[Stored data entries]

>>

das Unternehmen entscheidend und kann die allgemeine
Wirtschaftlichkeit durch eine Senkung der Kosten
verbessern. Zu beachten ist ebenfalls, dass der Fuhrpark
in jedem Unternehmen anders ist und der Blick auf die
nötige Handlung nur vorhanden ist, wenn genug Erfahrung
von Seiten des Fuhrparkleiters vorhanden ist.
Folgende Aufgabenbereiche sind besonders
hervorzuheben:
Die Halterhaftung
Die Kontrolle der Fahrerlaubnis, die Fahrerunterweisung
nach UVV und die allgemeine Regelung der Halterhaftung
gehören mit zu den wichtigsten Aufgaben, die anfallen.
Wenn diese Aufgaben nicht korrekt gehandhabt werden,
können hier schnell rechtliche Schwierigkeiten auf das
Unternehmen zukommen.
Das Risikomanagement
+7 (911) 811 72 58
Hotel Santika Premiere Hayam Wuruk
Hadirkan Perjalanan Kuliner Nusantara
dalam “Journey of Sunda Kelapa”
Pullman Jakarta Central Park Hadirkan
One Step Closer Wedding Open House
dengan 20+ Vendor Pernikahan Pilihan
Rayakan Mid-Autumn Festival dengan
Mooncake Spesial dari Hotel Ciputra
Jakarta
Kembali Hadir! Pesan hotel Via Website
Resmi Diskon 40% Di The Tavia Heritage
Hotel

<<
>>

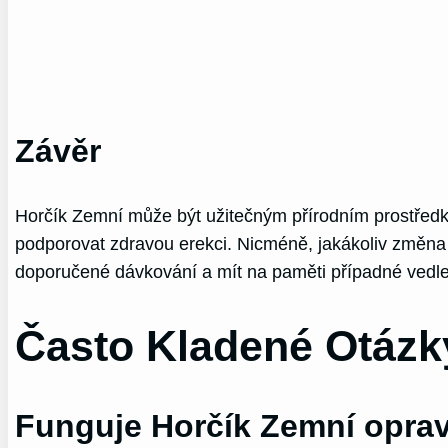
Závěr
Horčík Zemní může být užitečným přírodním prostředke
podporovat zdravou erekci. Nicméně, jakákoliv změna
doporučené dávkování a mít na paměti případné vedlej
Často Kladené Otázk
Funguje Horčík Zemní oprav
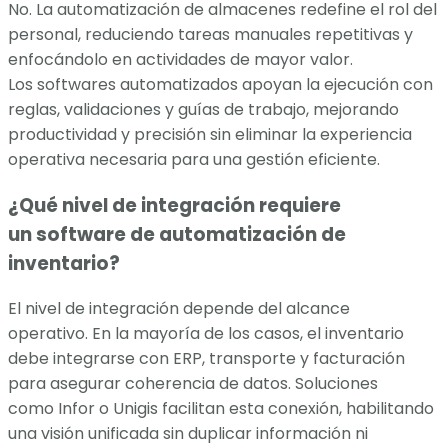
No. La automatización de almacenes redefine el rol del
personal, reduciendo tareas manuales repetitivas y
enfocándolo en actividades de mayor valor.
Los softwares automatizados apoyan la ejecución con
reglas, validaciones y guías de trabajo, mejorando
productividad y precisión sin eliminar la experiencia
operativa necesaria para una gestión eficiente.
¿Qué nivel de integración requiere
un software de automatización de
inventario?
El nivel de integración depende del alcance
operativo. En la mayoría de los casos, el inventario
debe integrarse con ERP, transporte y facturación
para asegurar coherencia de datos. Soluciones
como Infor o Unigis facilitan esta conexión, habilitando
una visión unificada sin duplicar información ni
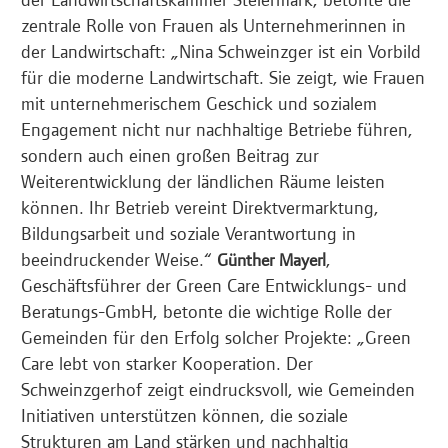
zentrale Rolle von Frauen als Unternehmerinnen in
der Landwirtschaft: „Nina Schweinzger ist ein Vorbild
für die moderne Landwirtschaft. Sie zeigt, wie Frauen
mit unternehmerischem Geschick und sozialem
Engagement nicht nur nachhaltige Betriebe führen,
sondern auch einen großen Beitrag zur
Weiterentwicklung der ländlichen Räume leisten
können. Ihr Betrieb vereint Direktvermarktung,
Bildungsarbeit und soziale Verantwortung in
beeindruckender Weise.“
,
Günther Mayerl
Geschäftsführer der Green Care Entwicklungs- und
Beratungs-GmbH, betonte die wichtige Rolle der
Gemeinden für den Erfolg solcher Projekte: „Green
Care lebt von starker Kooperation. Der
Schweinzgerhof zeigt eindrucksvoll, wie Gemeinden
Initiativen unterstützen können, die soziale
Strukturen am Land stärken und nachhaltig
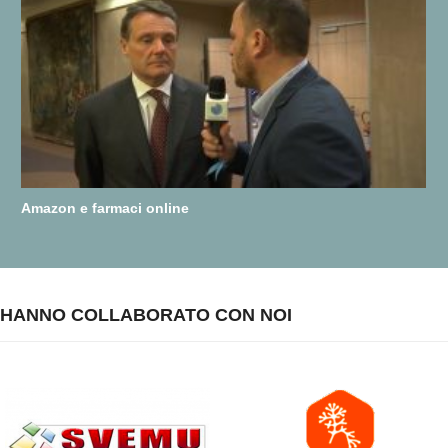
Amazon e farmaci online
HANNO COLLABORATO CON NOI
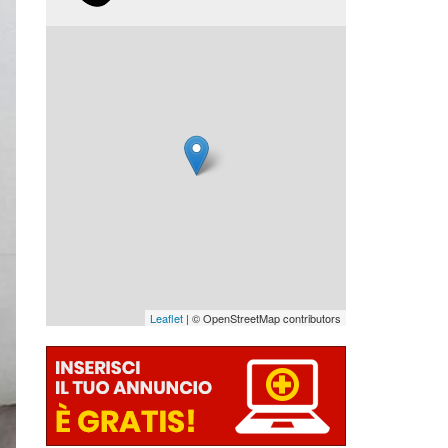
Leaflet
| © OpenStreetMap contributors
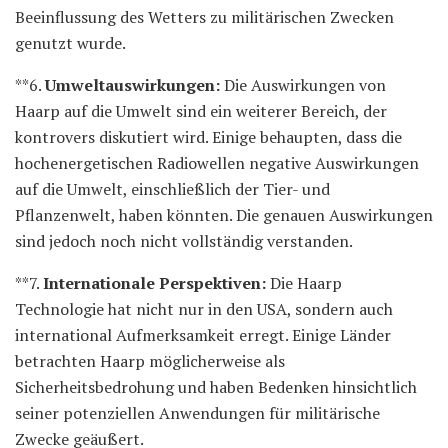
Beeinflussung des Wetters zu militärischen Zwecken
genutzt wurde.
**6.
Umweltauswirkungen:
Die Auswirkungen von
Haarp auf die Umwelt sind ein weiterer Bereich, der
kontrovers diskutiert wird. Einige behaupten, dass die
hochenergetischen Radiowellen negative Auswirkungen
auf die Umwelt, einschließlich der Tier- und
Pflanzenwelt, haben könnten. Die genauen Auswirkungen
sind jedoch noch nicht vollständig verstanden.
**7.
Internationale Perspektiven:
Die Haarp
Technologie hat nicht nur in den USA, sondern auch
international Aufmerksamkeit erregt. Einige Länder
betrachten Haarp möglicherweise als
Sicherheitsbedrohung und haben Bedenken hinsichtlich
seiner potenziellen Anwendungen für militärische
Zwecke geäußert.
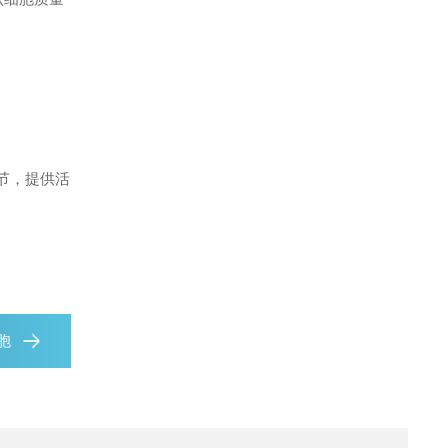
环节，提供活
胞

<<

** Task to carry out **
Only a number is expected: the count of lines in the entries that include the string "können".

** Output of the task **
3